> Given records
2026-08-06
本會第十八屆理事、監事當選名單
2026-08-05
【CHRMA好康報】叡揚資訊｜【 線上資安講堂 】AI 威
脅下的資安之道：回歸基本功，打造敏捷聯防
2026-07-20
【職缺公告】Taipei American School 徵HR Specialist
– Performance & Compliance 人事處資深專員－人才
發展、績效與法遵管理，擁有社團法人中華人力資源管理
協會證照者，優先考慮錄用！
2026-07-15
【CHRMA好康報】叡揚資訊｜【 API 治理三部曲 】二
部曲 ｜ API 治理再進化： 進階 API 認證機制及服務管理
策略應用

> Exercise objective
Take the line that contains "School 徵HR Specialist" and every line after it in the material above. Set those lines down exactly and nothing more.

> Response box
【職缺公告】Taipei American School 徵HR Specialist
– Performance & Compliance 人事處資深專員－人才
發展、績效與法遵管理，擁有社團法人中華人力資源管理
協會證照者，優先考慮錄用！
2026-07-15
【CHRMA好康報】叡揚資訊｜【 API 治理三部曲 】二
部曲 ｜ API 治理再進化： 進階 API 認證機制及服務管理
策略應用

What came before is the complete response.